From: <RocketP@...> (Jim Phillips)
Date: Wed, 5 Jun 1996 23:03:39 -0400
Subject: Best Kosher Restaurant in Paris

Dear Friends

   I would like some opinions of mj readers on the Best Kosher Meat
restaurant in Paris, and what their best dish is. Results of this question
will be held strictly confidential and only shared with my closest 300
friends. Thank you Jim Phillips M.D.  


From: David Steinberg <dave@...>
Date: Fri, 7 Jun 1996 10:53:55 -0400
Subject: Best Tikkun

This year I had the zchus to buy and repair a Sefer Torah.  In the
process of doing the computer check, they make a photocopy of the sefer.
I now have that copy.

I used it as a tikkun to prepare when I lained and I hope my boys will
learn to lain from the tikkun to lain their bar mitzvak parshios and

As I am most certainly NOT a baal koreh, I found it made it much easier
for me.

Dave Steinberg


From: Israel Pickholtz <rotem@...>
Date: Mon, 10 Jun 1996 05:40:47 +0300
Subject: Descendants of Maharam of Rutenberg

Does anyone know of a book that contains the descendants of
Rabbi Meir ben Baruch - the Maharam of Rutenberg?

Israel Pickholtz


From: <rabbi_gabbai@...> (Jeff Fischer)
Date: Wed,  5 Jun 1996 05:51:04, -0500
Subject: Duchaning and "Ribono Shel Olam"
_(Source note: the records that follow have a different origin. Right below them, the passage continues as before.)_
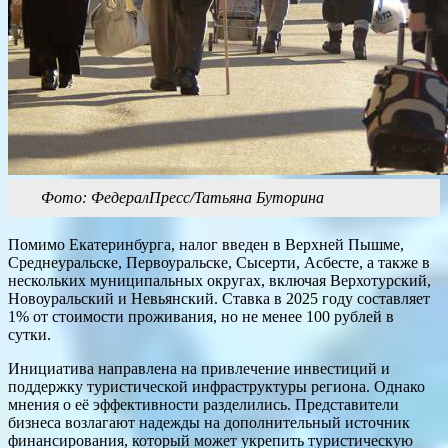
Фото: ФедералПресс/Татьяна Буторина
Помимо Екатеринбурга, налог введен в Верхней Пышме,
Среднеуральске, Первоуральске, Сысерти, Асбесте, а также в
нескольких муниципальных округах, включая Верхотурский,
Новоуральский и Невьянский. Ставка в 2025 году составляет
1% от стоимости проживания, но не менее 100 рублей в
сутки.
Инициатива направлена на привлечение инвестиций и
поддержку туристической инфраструктуры региона.
Однако
мнения о её эффективности разделились.
Представители
бизнеса возлагают надежды на дополнительный источник
финансирования, который может укрепить туристическую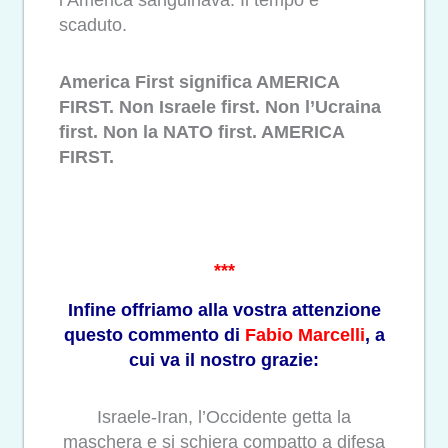
l’America sanguinava. Il tempo è
scaduto.
America First significa AMERICA
FIRST. Non Israele first. Non l’Ucraina
first. Non la NATO first. AMERICA
FIRST.
***
Infine offriamo alla vostra attenzione
questo commento di
Fabio Marcelli
, a
cui va il nostro grazie:
Israele-Iran, l’Occidente getta la
maschera e si schiera compatto a difesa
<david@...> (David Charlap) wrote:

>In my synagogue (in the USA, where we don't duchen every day), the 
>rabbi has instructed the congregation to never say the "Ribono Shel 
>Olam" parts.  He says that it is a hefsek (interruption) and that an 
>interruption in the middle of the Blessing is very wrong.  From what 
>I hear, however, most synagogues do not practice this.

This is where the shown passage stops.